(EXTRACTED RECORDS)
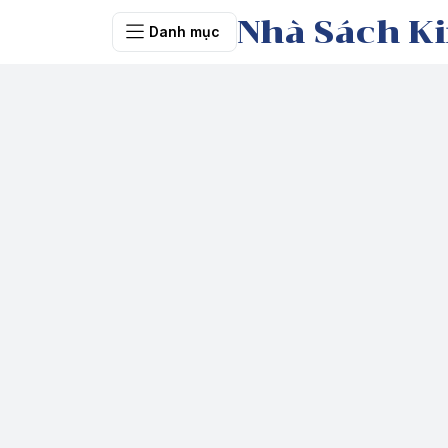
Nhà Sách Ki
Danh mục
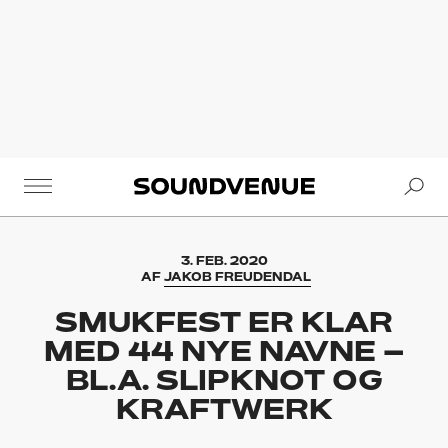
Se
Soundvenue
3. FEB. 2020
AF
JAKOB FREUDENDAL
SMUKFEST ER KLAR
MED 44 NYE NAVNE –
BL.A. SLIPKNOT OG
KRAFTWERK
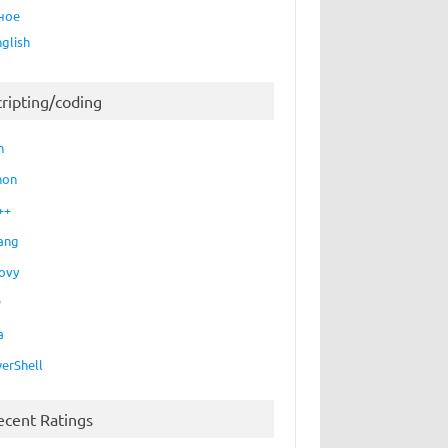
ное
nglish
cripting/coding
h
hon
++
ang
ovy
P
a
erShell
ecent Ratings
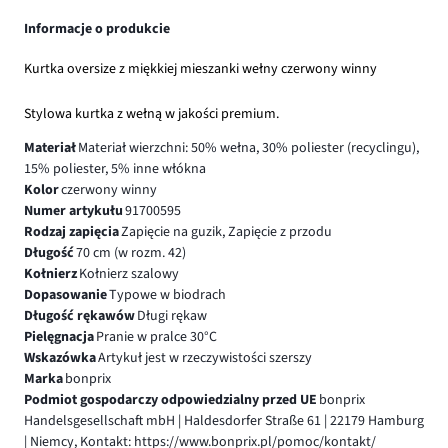
Informacje o produkcie
Kurtka oversize z miękkiej mieszanki wełny czerwony winny
Stylowa kurtka z wełną w jakości premium.
Materiał
Materiał wierzchni: 50% wełna, 30% poliester (recyclingu),
15% poliester, 5% inne włókna
Kolor
czerwony winny
Numer artykułu
91700595
Rodzaj zapięcia
Zapięcie na guzik, Zapięcie z przodu
Długość
70 cm (w rozm. 42)
Kołnierz
Kołnierz szalowy
Dopasowanie
Typowe w biodrach
Długość rękawów
Długi rękaw
Pielęgnacja
Pranie w pralce 30°C
Wskazówka
Artykuł jest w rzeczywistości szerszy
Marka
bonprix
Podmiot gospodarczy odpowiedzialny przed UE
bonprix
Handelsgesellschaft mbH | Haldesdorfer Straße 61 | 22179 Hamburg
| Niemcy, Kontakt: https://www.bonprix.pl/pomoc/kontakt/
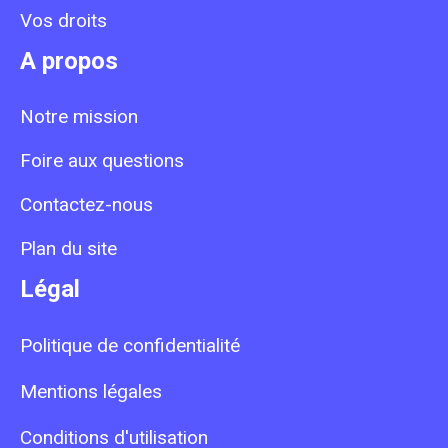
Vos droits
A propos
Notre mission
Foire aux questions
Contactez-nous
Plan du site
Légal
Politique de confidentialité
Mentions légales
Conditions d'utilisation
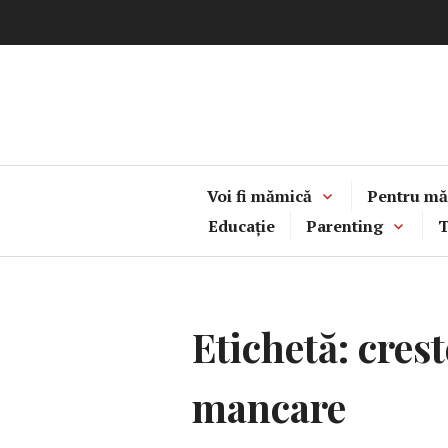
Sari
la
conținut
Voi fi mămică
Pentru mă
Educație
Parenting
T
Etichetă:
crest
mancare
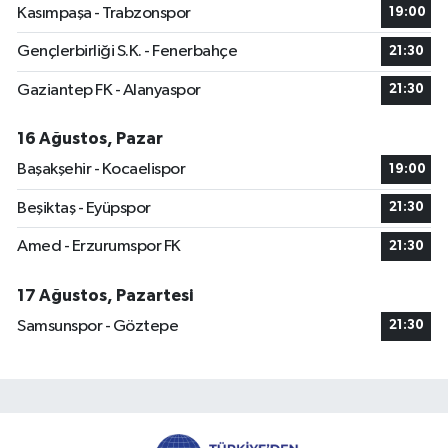
Kasımpaşa - Trabzonspor
19:00
Gençlerbirliği S.K. - Fenerbahçe
21:30
Gaziantep FK - Alanyaspor
21:30
16 Ağustos, Pazar
Başakşehir - Kocaelispor
19:00
Beşiktaş - Eyüpspor
21:30
Amed - Erzurumspor FK
21:30
17 Ağustos, Pazartesi
Samsunspor - Göztepe
21:30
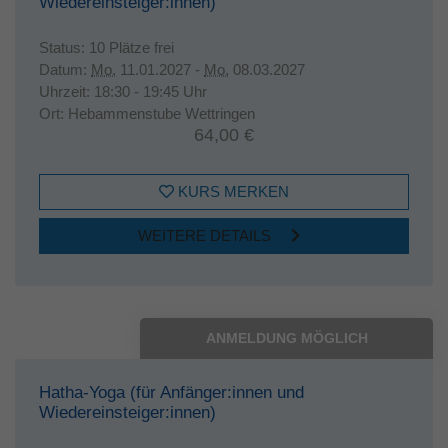
Wiedereinsteiger:innen)
Status:
10 Plätze frei
Datum:
Mo.
11.01.2027 -
Mo.
08.03.2027
Uhrzeit:
18:30 - 19:45 Uhr
Ort:
Hebammenstube Wettringen
64,00 €
KURS MERKEN
WEITERE DETAILS
ANMELDUNG MÖGLICH
Hatha-Yoga (für Anfänger:innen und
Wiedereinsteiger:innen)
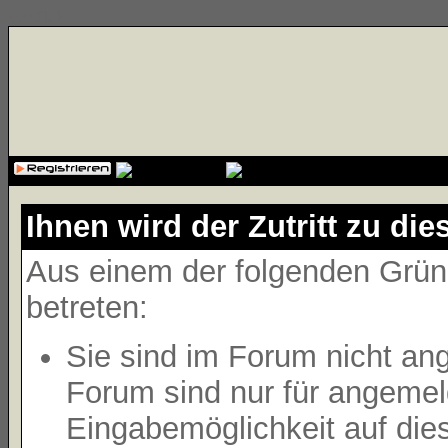
{cssfile}
Ihnen wird der Zutritt zu die
Aus einem der folgenden Gründ
betreten:
Sie sind im Forum nicht an
Forum sind nur für angemeld
Eingabemöglichkeit auf die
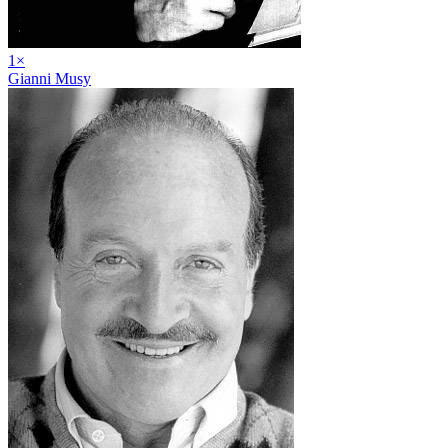
1
×
Gianni Musy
(End EXTRACTED RECORDS)
▶ **ASSIGNMENT**
Give again, word for word, the lines from the one containing "Hatha-Yoga (für Anfänger:innen und" through the last line of the entries, with pictures omitted and nothing added.

▶ **RESULT OF THIS TASK**
Hatha-Yoga (für Anfänger:innen und
Wiedereinsteiger:innen)
{cssfile}
Ihnen wird der Zutritt zu die
Aus einem der folgenden Gründ
betreten:
Sie sind im Forum nicht an
Forum sind nur für angemeld
Eingabemöglichkeit auf die
1
×
Gianni Musy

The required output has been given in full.